How Being Human is going to differentiate itself from the depictions that other films and television series have given vampires, werewolves and ghosts:
SH: I know the vampires on our show are very different than any other vampire you’ve ever seen. I think all the characters are kind of more or less — he’s a vampire, but it’s tweak because I think the theory is they’ve evolved a little bit. They’ve been around for a really long time.
SW: Also, we’re stripping away any kind of glamorous veneer from the vampire thing. It’s very bottom-feeder, uncomfortable, junky stuff… In the case of Aidan, my character, he was a very morally upright person who was corrupted by what he became because of what the Bishop character did to him, turning him into a vampire 200-odd years back, and then lived a life of — sort of in a drug haze, completely becoming kind of, for all intents and purposes, a sociopath and still maintaining a piece of his conscious inside. And then eventually that grew into something that he had to deal with, and then for the past two years, he’s been trying to stay clean, which is very difficult. And the fun about the character, I think, is he’s rediscovering his humanity.
So, you know, he’s 257 years old, so you imagine he’s seen everything, so what would a character like that be? Well, he’d be very internal, and he wouldn’t be very impressed with anything. And he wouldn’t really have — his emotions, they’d be hard to sort of get them bubbling to the surface. But the fun about it is if — if you were in kind of a drug haze for a long formative period of your life and you came out of it, the world would seem like a very, very scary place, and you would have emotional reactions in the most unexpected circumstances.
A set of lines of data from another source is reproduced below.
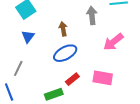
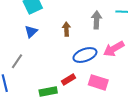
blue ellipse: (65, 53) -> (85, 55), moved

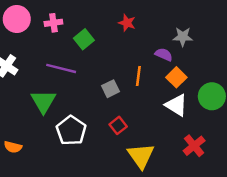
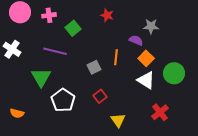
yellow triangle: (141, 156) -> (118, 120), size x0.7

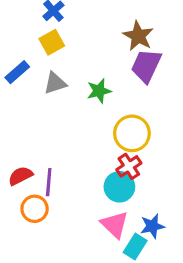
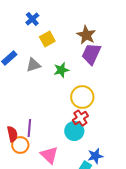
yellow square: (52, 42) -> (47, 39), moved
red semicircle: (20, 176) -> (12, 134), moved, turned 105
pink triangle: (115, 224) -> (49, 155), moved

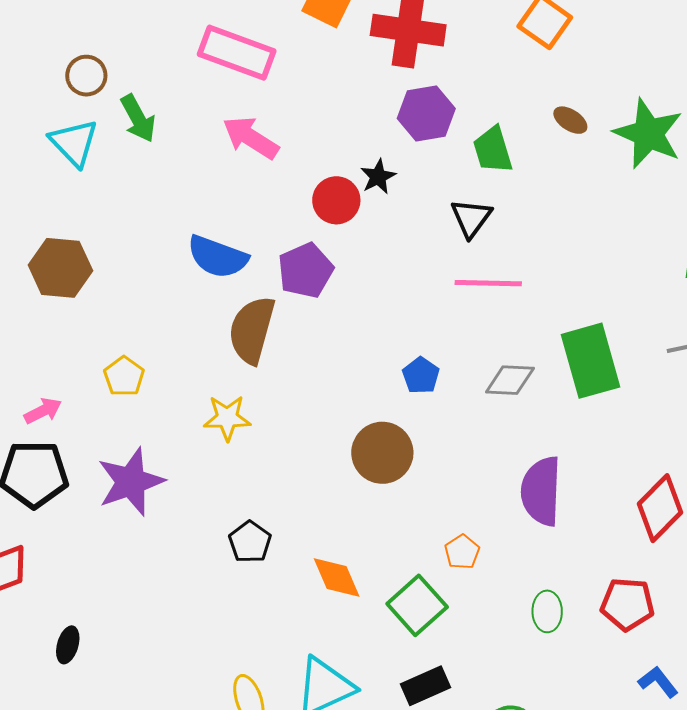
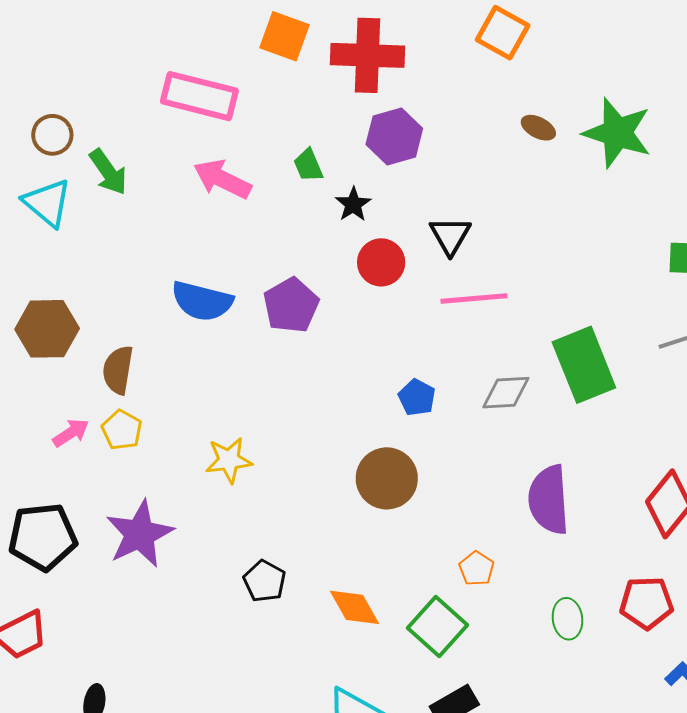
green trapezoid: (493, 150) -> (308, 165), moved, size x0.7
red circle: (336, 200) -> (381, 262), moved
brown semicircle: (252, 330) -> (118, 370), moved, size x0.7
pink arrow: (43, 411) -> (71, 433), moved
So that’s the fun we have with this character is that while he is this — you know, he’s wizened and he’s seen all this stuff, at the same time, he will sometimes have panic attacks based on what he sees somewhere, or he will freak out about something because his emotions have been suppressed for, like, 200 years, and he hasn’t really been dealing with life in any kind of human way until just recently. So you have this guy who is very, very off balance. And I think in that way, we provide a character that’s kind of accessible, you know.
SH: (jokingly) And that was off the cuff. He hasn’t thought about this at all… [in terms of the werewolf], I don’t think you’ve ever seen a werewolf like this before.
MR: Also, like, that’s what makes our show different from all the other genre of vampires/werewolf/ghost shows is because, for ours, our characters aren’t necessarily embracing their supernatural powers. And it’s, like, you can take away that element of the show, and the story will still be as compelling because it’s about these people trying to retain their humanity.
MR: It’s amazing. It’s so good. It’s terrifying.
SH: Yeah, it’s really, really disturbing to watch the transformation. the wolf itself is very different than anything you’ve ever seen. Also, I think as far as what he is what the character is when he’s not a werewolf is something probably you’ve never seen. He’s introverted, and he’s just scared he’s going to do something wrong, hurt someone. And so he’s not the type of guy you could picture being a werewolf.
MR: The ghost, I mean, it’s not like she’s not running around haunting people. It’s more about her dealing with her issues with loneliness and trying to find her place in the world and coming to terms with her death. So it’s more about her journey as opposed to, like, the classic scary ghost, like a 21 poltergeist. She’s also coming to terms with her powers and what she can do and what she’s capable of, which is pretty interesting.
SW: What’s really fun about it is that all three of the characters — the genre stuff grows out of emotional metaphors that have to do with just people.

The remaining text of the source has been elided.